The cvu_cfg_graph.cpp looks like this.

cvu_cfg_graph.cpp

#include <string.h>
#include <simaai/parser.h>
#include <simaai/ev_cfg_helper.h>
#include <simaai/platform/simaevxxipc.h>

#define SIMA_IPC_CODE_GRAPH_SIMA_ATOMIC_RESIZE (8)
#define INPUT_WIDTH   (1)
#define INPUT_HEIGHT  (2)
#define OUTPUT_WIDTH  (3)
#define OUTPUT_HEIGHT (4)
#define BATCH_SIZE    (5)
#define RSZ_TYPE      (6)

void configure_graph(const char *json_in) {
    simaai_params_t *params = parser_node_struct_init();
    if (params == NULL) {
        std::cout << "Unable to create params \n";
    }
    if ((parse_json_file(json_in, params) != PARSER_SUCCESS)) {
        std::cout << "Unable to start parser \n";
    }

    uint8_t *buf = (uint8_t *)calloc(1, sizeof(uint8_t) * 16);

    int val = *((int *)parser_get_int(params, "img_height"));
    send_i32_param(2, SIMA_IPC_CODE_GRAPH_SIMA_ATOMIC_RESIZE, INPUT_HEIGHT, buf, val);
    send_i32_param(2, SIMA_IPC_CODE_GRAPH_SIMA_ATOMIC_RESIZE, INPUT_HEIGHT, buf, val);

    val = *((int *)parser_get_int(params, "img_width"));
    send_i32_param(2, SIMA_IPC_CODE_GRAPH_SIMA_ATOMIC_RESIZE, INPUT_WIDTH, buf, val);

    val = *((int *)parser_get_int(params, "output_width"));
    send_i32_param(2, SIMA_IPC_CODE_GRAPH_SIMA_ATOMIC_RESIZE, OUTPUT_WIDTH, buf, val);

    val = *((int *)parser_get_int(params, "output_height"));
    send_i32_param(2, SIMA_IPC_CODE_GRAPH_SIMA_ATOMIC_RESIZE, OUTPUT_HEIGHT, buf, val);

    val = *((int *)parser_get_int(params, "batch_size"));
    send_i32_param(2, SIMA_IPC_CODE_GRAPH_SIMA_ATOMIC_RESIZE, BATCH_SIZE, buf, val);

    val = *((int *)parser_get_int(params, "rsz_type"));
    send_i32_param(2, SIMA_IPC_CODE_GRAPH_SIMA_ATOMIC_RESIZE, RSZ_TYPE, buf, val);

    std::cout << "Completed Resize Graph Configure \n";
    free(buf);
}

CMakeLists.txt

This CMakeLists.txt contains the configuration to compile and generate binary. It looks like this.

CMakeLists.txt

cmake_minimum_required(VERSION 3.16)

# set the project name
set(GRAPH_NAME "resize_008")
set(PROJECT_NAME "CVU Graph Cfg. App.")

project("${PROJECT_NAME}"
    VERSION 0.1
    DESCRIPTION "CVU Graph Configuration Application"
    LANGUAGES C CXX)

set(PIPELINE_SOURCES
    cvu_cfg_graph.cpp)

execute_process(
    COMMAND git rev-parse --abbrev-ref HEAD
    WORKING_DIRECTORY ${CMAKE_SOURCE_DIR}
    OUTPUT_VARIABLE GIT_BRANCH
    OUTPUT_STRIP_TRAILING_WHITESPACE
)

# Get the latest abbreviated commit hash of the working branch
execute_process(
    COMMAND git log -1 --format=%h
    WORKING_DIRECTORY ${CMAKE_SOURCE_DIR}
    OUTPUT_VARIABLE GIT_COMMIT_HASH
    OUTPUT_STRIP_TRAILING_WHITESPACE
)

link_directories(${CMAKE_INSTALL_DIR}/core
    ${CMAKE_INSTALL_DIR}/gst
)

include(GNUInstallDirs)

# ev-configuration genertion executable
set(EV_EXEC_NAME "${GRAPH_NAME}_cvu_cfg_app")

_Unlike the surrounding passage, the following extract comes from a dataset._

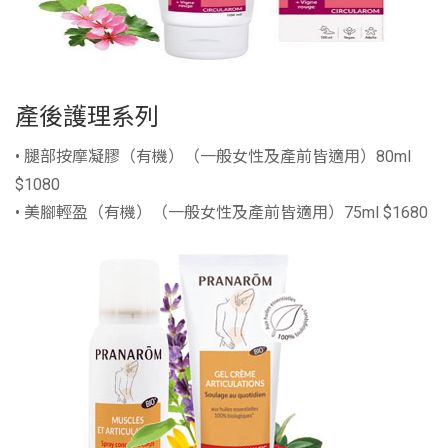
產後護理系列
• 腿部按摩凝膠（有機）（一般女性及產前皆適用）80ml
$1080
• 美腳輕盈（有機）（一般女性及產前皆適用）75ml $1680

add_executable(${EV_EXEC_NAME}
    cvu_cfg_main.cpp
    cvu_cfg_graph.cpp)

target_link_libraries(${EV_EXEC_NAME}
    PUBLIC
    simaaiparser
    evhelpers)

INSTALL(TARGETS "${EV_EXEC_NAME}")

Compile

• Create a directory named build and change directory to it.

mkdir build && cd build

• Export poky’s environment for using cmake.

source /opt/poky/4.0.10/environment-setup-cortexa65-poky-linux

• Run cmake

cmake ..

• Run make

make

This will generate a binary named ev_cfg_app inside build directory which is A65 executable.